Ante el llamado a elecciones presidenciales, el radicalismo intentó impulsar la fórmula compuesta por Marcelo T. de Alvear y el santafesino Enrique Mosca. Los socialistas presentaron la fórmula Nicolás Repetto y Arturo Orgaz. Sin embargo, el aparato electoral oficialista y la aplicación generosa del “fraude patriótico” posibilitaron una nueva victoria de la Concordancia. De este modo, Justo fue sucedido por Roberto Ortiz, radical alvearista de fluido contacto con los británicos y de gran trato con la dirigencia oligárquica. El conservador catamarqueño Ramón Castillo completaba la fórmula, que asumió el 20 de febrero de 1938.

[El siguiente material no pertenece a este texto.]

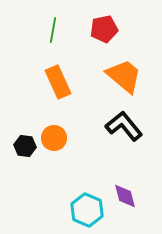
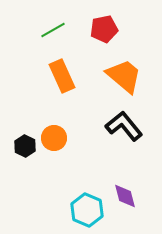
green line: rotated 50 degrees clockwise
orange rectangle: moved 4 px right, 6 px up
black hexagon: rotated 20 degrees clockwise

La candidatura de Ortiz había recibido un fuerte apoyo en una cena de la Cámara de Comercio Británica, ya que había sido abogado y representante de los intereses imperiales en la Argentina durante años. Ortiz encaró una política tendiente a morigerar el fraude electoral y darle un barniz más republicano al accionar gubernativo. A su juicio, la falta de desarrollo social y de “regeneración” de los partidos políticos, a diferencia de lo que sostenían los medios oligárquicos, no constituían trabas para iniciar una apertura electoral.

De este modo, aun cuando en las elecciones de 1938 el fraude no encontró limitaciones, para 1939 el presidente decidió terminar con los casos más escandalosos, planteando la intervención en San Juan, Catamarca –la tierra del vicepresidente– y la provincia de Buenos Aires. En este último caso su ataque era contra Manuel Fresco, en tanto serio competidor conservador para futuras elecciones, insigne defensor del “fraude electoral” y enrolado en un nacionalismo católico-fascista, con una importante gestión provincial en materia de obras públicas y actividad social que auspiciaba un significativo apoyo popular a futuro. Para que no quedaran dudas sobre su adscripción ideológica, Fresco impuso el saludo fascista en la administración pública provincial durante su gestión y sustituyó la urna y el voto secreto por el oral en alta voz (voto cantado), en las elecciones para gobernador provincial de 1940.

Ramón Castillo

Ortiz reactualizó la política neutralista de Yrigoyen al iniciarse la Segunda Guerra Mundial (1939), despertando adhesiones y rechazos internos en la UCR. Si bien el acercamiento del presidente hacia la UCR potenciaba las posibilidades de una mayor presencia institucional del partido a corto plazo, simultáneamente generaba rechazos entre los simpatizantes yrigoyenistas, sobre todo entre los pertenecientes a los segmentos bajo y medio bajo de la población. Los conservadores, en tanto, se veían relegados por el gobierno, lo cual provocó recelos y denuncias sobre negociados que involucraban al presidente y su entorno.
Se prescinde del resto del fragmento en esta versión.